先頭を歩いていた男が横を歩く男へと声をかける。


「なんだ」


「なんだか様子がおかしくねぇか?」


「どこがだ?」


「やたら静かっつうか……おい、後ろの奴らはどうした? まさかはぐれたのか?」


男たちが振り返ると後ろを歩いているはずの者たちがどこにも見当たらないではないか。


「ちっ……あいつらどこいきやがった……」


「しょうがねぇ、探すしかねぇか」


そう言って引き返そうとした瞬間


「がっ……」


後頭部に凄まじい衝撃を受けて男の意識が遠くなる、その光景を見た隣の男が


「おい! しっかりしろ!」


と男に近寄ろうとしたとたんに「ギエッ」と声を上げ同じように倒された。


……それをみたエドワードが集めていた霧を散じさせてゆく。


「わりと早く片が付いたな」


「えぇ、少し霧が出ていてくれたおかげで楽ができました」


 エドワードは霧が出始めたのをみて、キャサリン達が移動するであろう方向から風を起こして霧を集め男たちにぶつけたのだ。


「後は自分たちで下山していただきましょう」

と意識を失い両腕を縛り上げられた男たちが、勝手にノロノロと足を動かし下山していく。

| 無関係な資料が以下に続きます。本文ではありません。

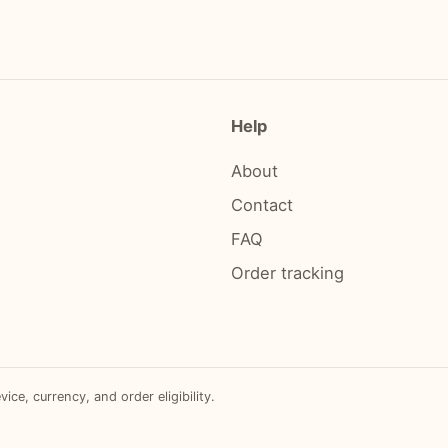
Help
About
Contact
FAQ
Order tracking
e, currency, and order eligibility.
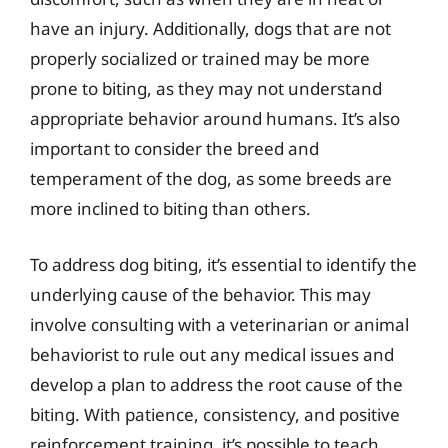
have an injury. Additionally, dogs that are not
properly socialized or trained may be more
prone to biting, as they may not understand
appropriate behavior around humans. It’s also
important to consider the breed and
temperament of the dog, as some breeds are
more inclined to biting than others.
To address dog biting, it’s essential to identify the
underlying cause of the behavior. This may
involve consulting with a veterinarian or animal
behaviorist to rule out any medical issues and
develop a plan to address the root cause of the
biting. With patience, consistency, and positive
reinforcement training, it’s possible to teach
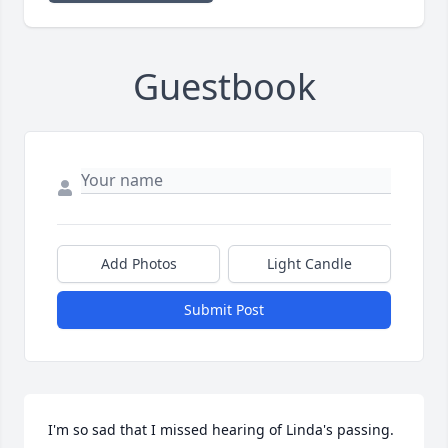
Guestbook
Add Photos
Light Candle
Submit Post
I'm so sad that I missed hearing of Linda's passing. 
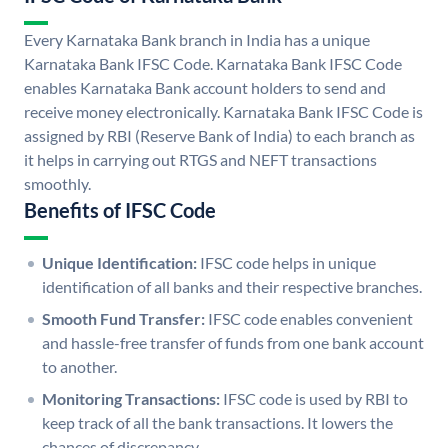
Every Karnataka Bank branch in India has a unique
Karnataka Bank IFSC Code. Karnataka Bank IFSC Code
enables Karnataka Bank account holders to send and
receive money electronically. Karnataka Bank IFSC Code is
assigned by RBI (Reserve Bank of India) to each branch as
it helps in carrying out RTGS and NEFT transactions
smoothly.
Benefits of IFSC Code
Unique Identification:
IFSC code helps in unique
identification of all banks and their respective branches.
Smooth Fund Transfer:
IFSC code enables convenient
and hassle-free transfer of funds from one bank account
to another.
Monitoring Transactions:
IFSC code is used by RBI to
keep track of all the bank transactions. It lowers the
chances of discrepancy.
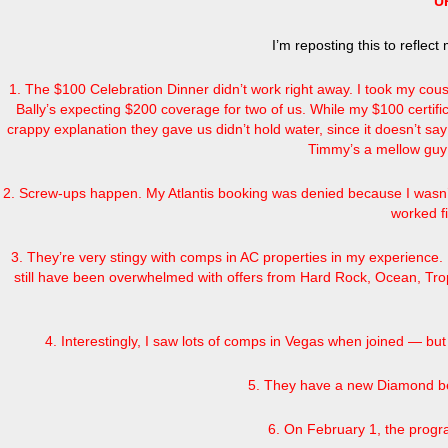
U
I’m reposting this to reflec
1. The $100 Celebration Dinner didn’t work right away. I took my cou
Bally’s expecting $200 coverage for two of us. While my $100 certifi
crappy explanation they gave us didn’t hold water, since it doesn’t sa
Timmy’s a mellow guy 
2. Screw-ups happen. My Atlantis booking was denied because I wasn’t
worked fi
3. They’re very stingy with comps in AC properties in my experience. 
still have been overwhelmed with offers from Hard Rock, Ocean, Tropi
4. Interestingly, I saw lots of comps in Vegas when joined — b
5. They have a new Diamond ben
6. On February 1, the progr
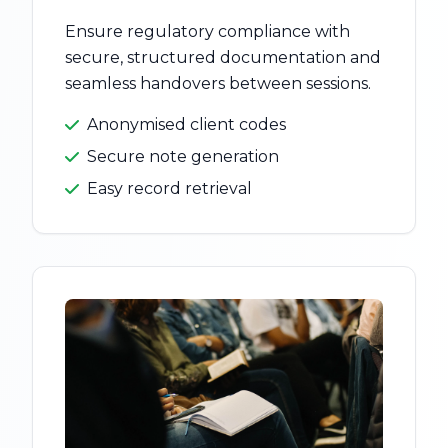
Ensure regulatory compliance with
secure, structured documentation and
seamless handovers between sessions.
Anonymised client codes
Secure note generation
Easy record retrieval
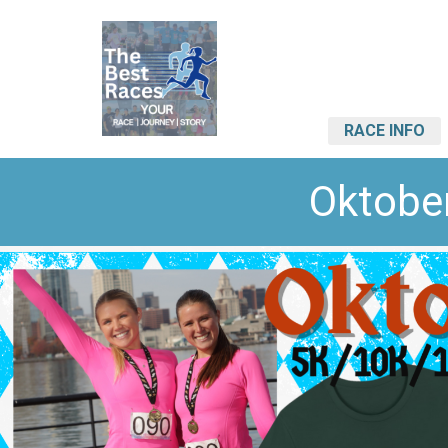
RACE INFO
Oktobe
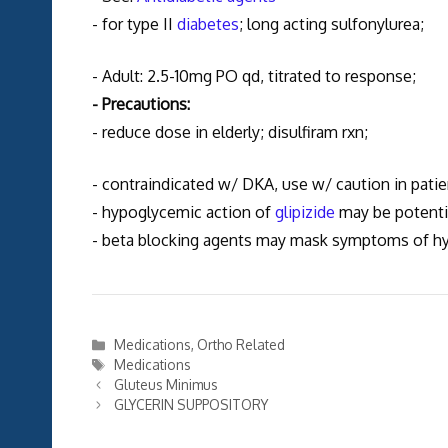
- for type II
diabetes
; long acting sulfonylurea;
- Adult: 2.5-10mg PO qd, titrated to response;
- Precautions:
- reduce dose in elderly; disulfiram rxn;
- contraindicated w/ DKA, use w/ caution in patie
- hypoglycemic action of
glipizide
may be potentia
- beta blocking agents may mask symptoms of h
Categories
Medications
,
Ortho Related
Tags
Medications
Gluteus Minimus
GLYCERIN SUPPOSITORY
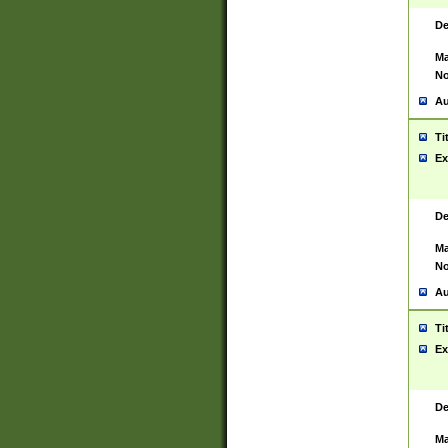
De
Ma
No
Au
Ti
Ex
De
Ma
No
Au
Ti
Ex
De
Ma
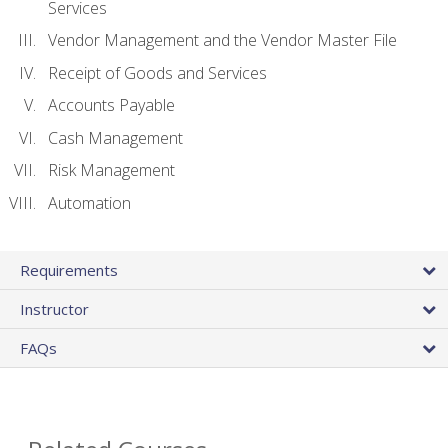
Services
Vendor Management and the Vendor Master File
Receipt of Goods and Services
Accounts Payable
Cash Management
Risk Management
Automation
Requirements
Instructor
FAQs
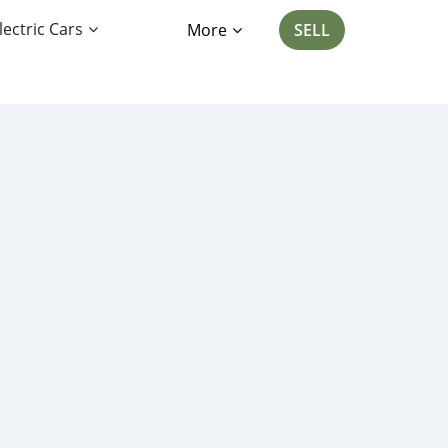
lectric Cars
More
SELL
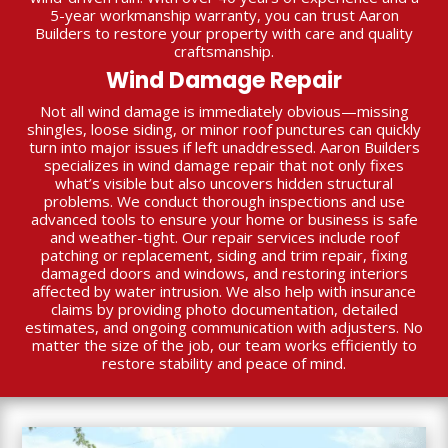
5-year workmanship warranty, you can trust Aaron
Builders to restore your property with care and quality
craftsmanship.
Wind Damage Repair
Not all wind damage is immediately obvious—missing
shingles, loose siding, or minor roof punctures can quickly
turn into major issues if left unaddressed. Aaron Builders
specializes in wind damage repair that not only fixes
what’s visible but also uncovers hidden structural
problems. We conduct thorough inspections and use
advanced tools to ensure your home or business is safe
and weather-tight. Our repair services include roof
patching or replacement, siding and trim repair, fixing
damaged doors and windows, and restoring interiors
affected by water intrusion. We also help with insurance
claims by providing photo documentation, detailed
estimates, and ongoing communication with adjusters. No
matter the size of the job, our team works efficiently to
restore stability and peace of mind.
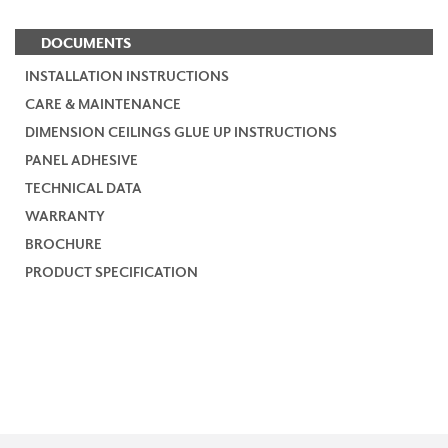
DOCUMENTS
INSTALLATION INSTRUCTIONS
CARE & MAINTENANCE
DIMENSION CEILINGS GLUE UP INSTRUCTIONS
PANEL ADHESIVE
TECHNICAL DATA
WARRANTY
BROCHURE
PRODUCT SPECIFICATION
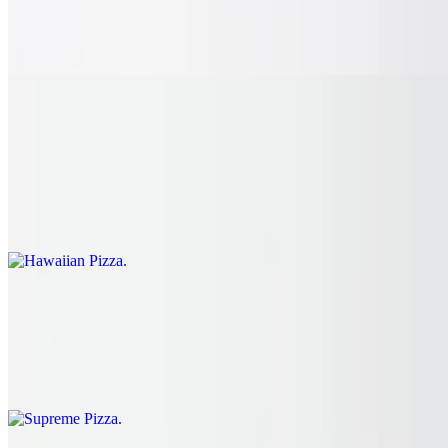
with a drizzle of BBQ sauce on a golden crust, finished with garlic
herb butter. Pair with our amazing, fresh squeezed, house-made
lemonade.
Hawaiian Pizza
$24.15
Diced sweet pineapples, bubbly melted cheese and juicy Black
Forest ham spread from edge to edge with a golden crust, finished in
garlic herb butter. The perfect definition of sweet and salty.
Supreme Pizza
$28.75
Flavorful crispy pepperoni, juicy sausage, fresh green peppers and
hand sliced red onions.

「後は彼女たちが頑張ってくださるはずです。 私たちは信じて戻りましょう」


「あぁ」


そう言いながら少しだけ残っている霧の中へ二人は消えてゆくのだった…。



◆◇◆◇◆◇◆◇◆◇◆◇◆◇◆◇◆◇◆◇◆◇◆◇


・山に入る前の会話


アド「おい」

エ「なんです?」

アド「なんで俺には身体強化かけねえんだよ」

エ「え? 必要あるんですか? アンタ山に住んでる獣ソックリですからいらないかと思いまして」

アド「俺はサルかよ!」

エ「……クマじゃなかったんですね……。 まぁ確かにサルみたいなもんですよね」(納得)


横で見ていた騎士たちは必至で笑いをこらえていたそうな……。